# [TO DO]
Please copy exactly the part of the records below that opens with the line containing "Verzendkosten: € 15,00" and closes with the line containing "médaille d'or du", leaving out any pictures.

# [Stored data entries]
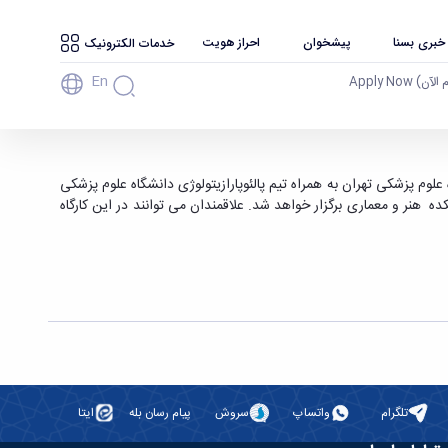
 خبری بسنا
پیشخوان
احراز هویت
خدمات الکترونیک
En
آن) Apply Now
وم پزشکی تهران به همراه تیم پالئوپارازیتولوژی دانشگاه علوم پزشکی
ر روز چهارشنبه ۱۹ اردیبهشت ماه ۱۳۹۷، از ساعت۰۸:۳۰ الی ۱۱:۳۰ در سالن آمفی تئاتر دانشکده هنر و معماری برگزار خواهد شد. علاقمندان می توانند در این کارگاه
تلگرام
واتساپ
سروش
پیام رسان بله
ایتا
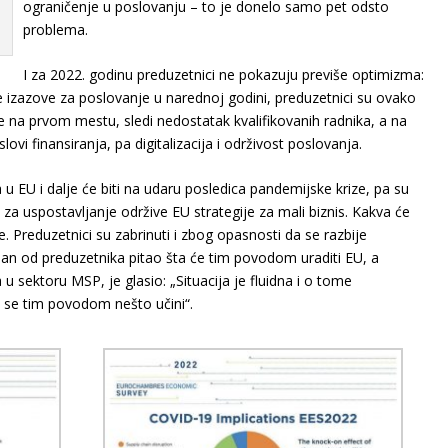
ograničenje u poslovanju – to je donelo samo pet odsto
problema.
I za 2022. godinu preduzetnici ne pokazuju previše optimizma:
ane izazove za poslovanje u narednoj godini, preduzetnici su ovako
 je na prvom mestu, sledi nedostatak kvalifikovanih radnika, a na
vi finansiranja, pa digitalizacija i održivost poslovanja.
 EU i dalje će biti na udaru posledica pandemijske krize, pa su
li za uspostavljanje održive EU strategije za mali biznis. Kakva će
aže. Preduzetnici su zabrinuti i zbog opasnosti da se razbije
edan od preduzetnika pitao šta će tim povodom uraditi EU, a
 sektoru MSP, je glasio: „Situacija je fluidna i o tome
e tim povodom nešto učini“.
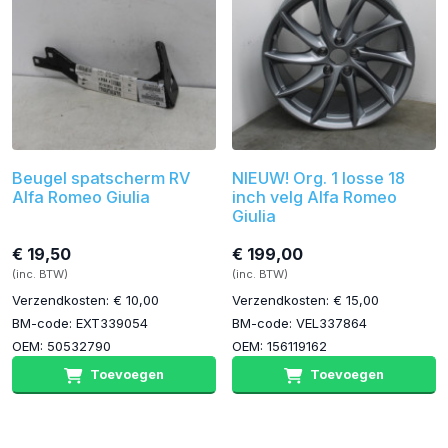
Beugel spatscherm RV
NIEUW! Org. 1 losse 18
Alfa Romeo Giulia
inch velg Alfa Romeo
Giulia
€ 19,50
€ 199,00
(inc. BTW)
(inc. BTW)
Verzendkosten: € 10,00
Verzendkosten: € 15,00
BM-code: EXT339054
BM-code: VEL337864
OEM: 50532790
OEM: 156119162
Toevoegen
Toevoegen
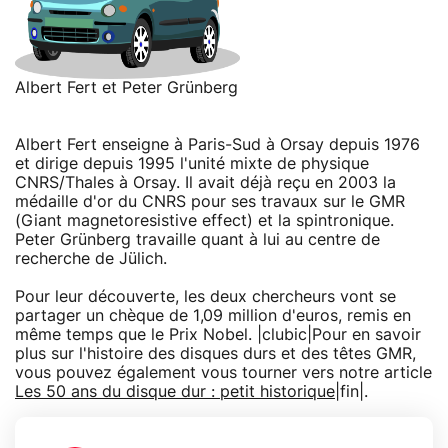
Albert Fert et Peter Grünberg
Albert Fert enseigne à Paris-Sud à Orsay depuis 1976
et dirige depuis 1995 l'unité mixte de physique
CNRS/Thales à Orsay. Il avait déjà reçu en 2003 la
médaille d'or du CNRS pour ses travaux sur le GMR
(Giant magnetoresistive effect) et la spintronique.
Peter Grünberg travaille quant à lui au centre de
recherche de Jülich.
Pour leur découverte, les deux chercheurs vont se
partager un chèque de 1,09 million d'euros, remis en
même temps que le Prix Nobel. |clubic|Pour en savoir
plus sur l'histoire des disques durs et des têtes GMR,
vous pouvez également vous tourner vers notre article
Les 50 ans du disque dur : petit historique
|fin|.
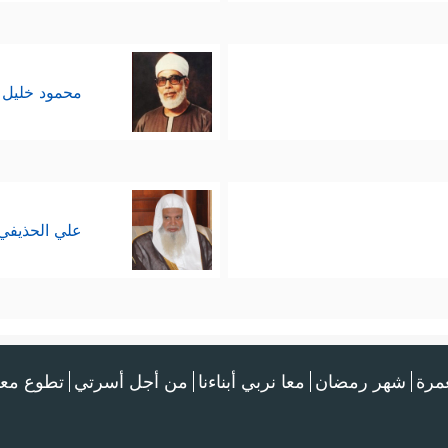
محمود خليل 
علي الحذيفي
عمرة
شهر رمضان
معا نربي أبناءنا
من أجل أسرتي
تطوع معن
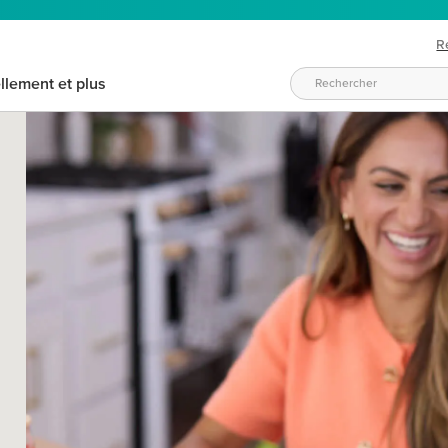
R
llement et plus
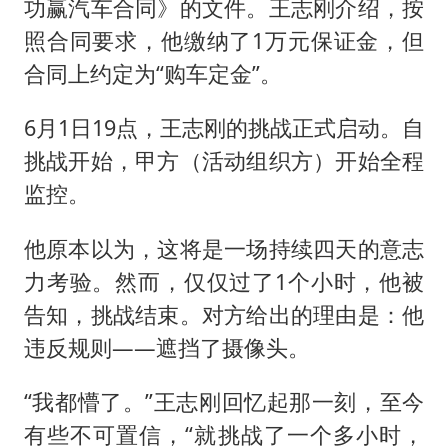
功赢汽车合同》的文件。王志刚介绍，按
照合同要求，他缴纳了1万元保证金，但
合同上约定为“购车定金”。
6月1日19点，王志刚的挑战正式启动。自
挑战开始，甲方（活动组织方）开始全程
监控。
他原本以为，这将是一场持续四天的意志
力考验。然而，仅仅过了1个小时，他被
告知，挑战结束。对方给出的理由是：他
违反规则——遮挡了摄像头。
“我都懵了。”王志刚回忆起那一刻，至今
有些不可置信，“就挑战了一个多小时，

# [RESPONSE]
Verzendkosten: € 15,00
BM-code: EXT339054
BM-code: VEL337864
OEM: 50532790
OEM: 156119162
Toevoegen
Toevoegen
Albert Fert et Peter Grünberg
Albert Fert enseigne à Paris-Sud à Orsay depuis 1976
et dirige depuis 1995 l'unité mixte de physique
CNRS/Thales à Orsay. Il avait déjà reçu en 2003 la
médaille d'or du CNRS pour ses travaux sur le GMR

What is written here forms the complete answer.